The last post asked how it could be that the tie-break system placed Philip Short ahead of Stephen Brady. The tie-break system was Median Buchholz followed by Buchholz, i.e., just sums of opponent scores (with median dropping the highest and lowest). Stephen Brady had higher opponent scores, so he should win, right?
Not right, as it turns out. (Although some points are still murky.)
(Recall that in addition to playing each other and 6 opponents in common, Brady played Bernard Palmer and Dylan Boland, 4½ and 4 respectively, while Short played Scott Mulligan, 3½, and had a walkover against Martin Crichton, 3.)
The FIDE Handbook, Annex 3, Section F(b) lists some adjustments that should be made for unplayed games. Since July 1, 2012, two adjustments apply:
For tie-break purposes all unplayed games in which players are indirectly involved (results by forfeit of opponents) are considered to have been drawn.
and
For tie-break purposes a player who has no opponent will be considered as having played against a virtual opponent who has the same number of points at the beginning of the round and who draws in all the following rounds. For the round itself the result by forfeit will be considered as a normal result.
This is murky in some ways but it’s clear enough how Chess-Results.com is implementing it.
Applying the first rule, we have the following adjustments:
(i) all byes count as ½, so the scores of Palmer, Boland, and Mulligan are all reduced by ½ (since they had full-point byes);
(ii) Scott Mulligan’s default against Henry Li in the last round counts as ½ instead of 0, so his score goes back up by ½; and
(iii) Philip Short’s walkover against Martin Crichton in round 1 counts as ½. N.B.! More on this later.
Applying the second rule, since Martin Crichton defaulted in round 1, he is replaced for purposes of Philip Short’s Buchholz calculation by a virtual opponent who had the same score as Philip Short at the beginning of the round (i.e., 0), lost that game, and then drew all remaining games, i.e., finishing on 4 points.
So after these adjustments, Stephen Brady played Palmer (4) and Boland (3½), while Short played Crichton (4) and Mulligan (3½). So now it’s clearer why Short did not lose. But why did he win?
The full set of scores of Short’s opponents, after adjustments and in descending order, was: 6½, 6, 6, 6, 6, 5, 5, 4, 3½.
The full set of scores of Brady’s opponents, after adjustments and in descending order, was: 6, 6, 6, 6, 6, 5, 5, 4, 3½.
So for Median Buchholz, discarding highest and lowest and adding the rest, both have 38. But for Buchholz, adding all scores, Short has 48 and Brady has 47½. (Which matches the official results shown on Chess-Results.com.)
But note the source of the difference: the (adjusted) opponent scores are identical except for the highest score. Philip Short is credited with an opponent score of 6½, since he played Stephen Brady. But Stpehen Brady is credited with an opponent score of 6, since he played Philip Short, whose adjusted score (counting the walkover against Crichton as a draw) is only 6.

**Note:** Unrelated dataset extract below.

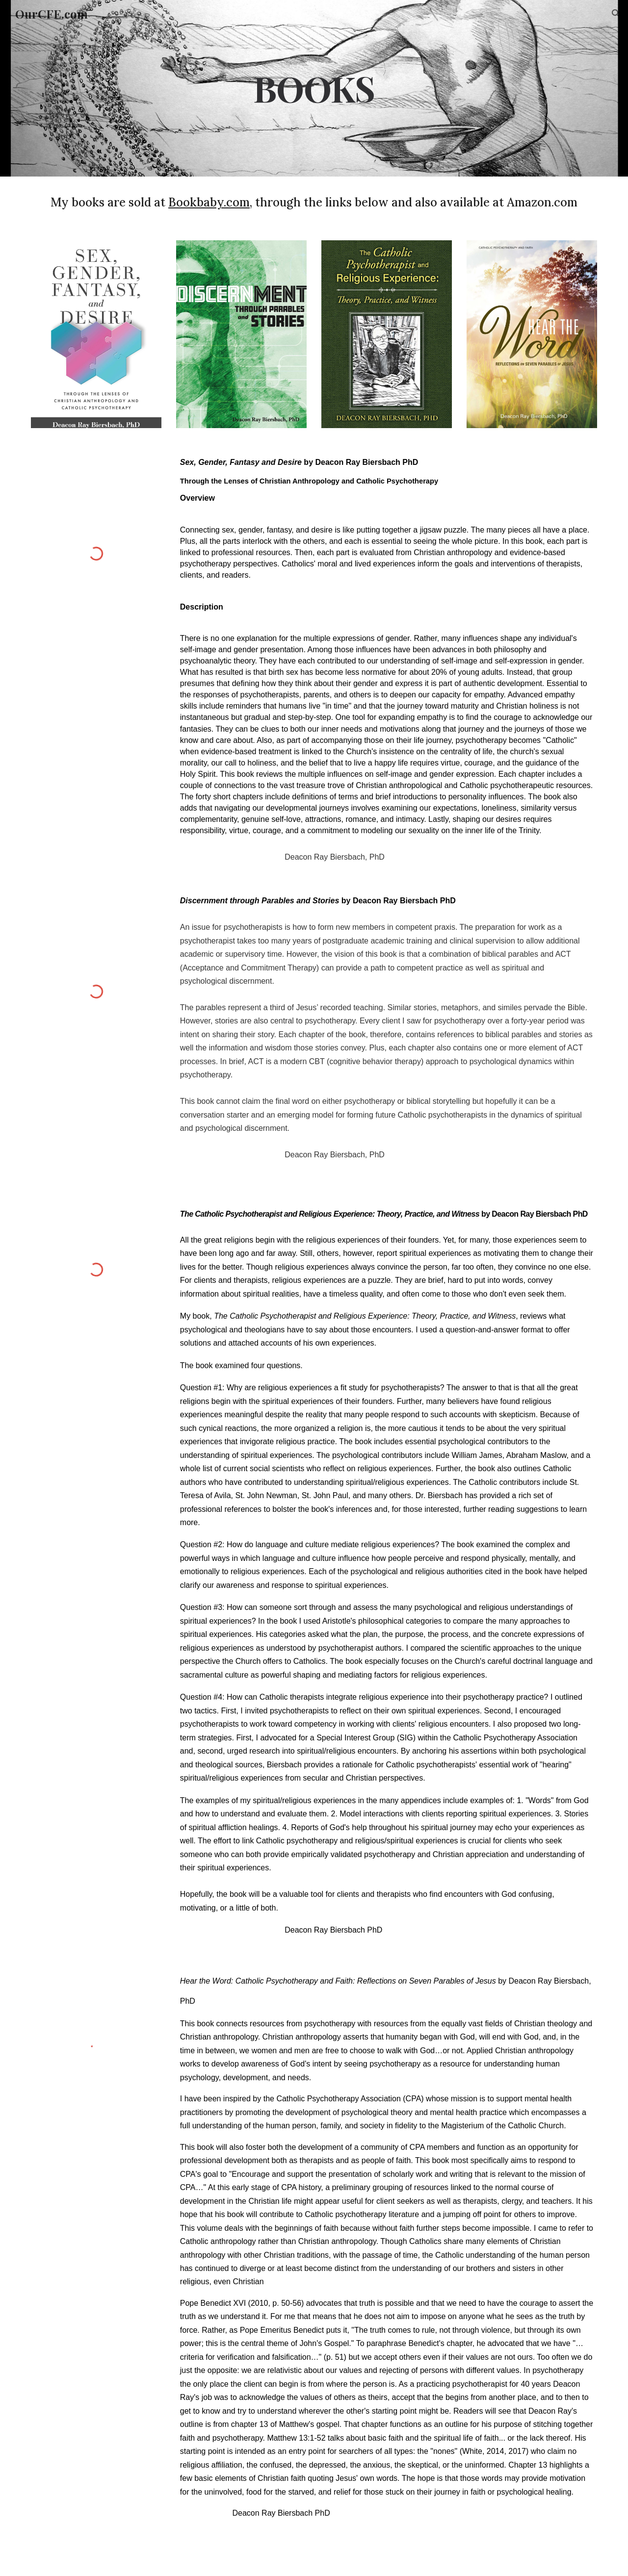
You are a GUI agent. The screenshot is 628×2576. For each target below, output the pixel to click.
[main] (314, 88)
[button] (616, 14)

Is this not odd, peculiar, and unsatisfactory? Opponent scores are only being used in the first place as a proxy for opponent strength. Two players have tied for first and we are trying to determine which should be judged stronger, since they finished on equal scores. It makes no sense for the tie-break system to judge these two players as of unequal strength.
It would make far more sense to disregard games where the two players played each other. (In which case the tie-break would have gone to result of individual game, which Brady won.) But then how would three-way ties be handled?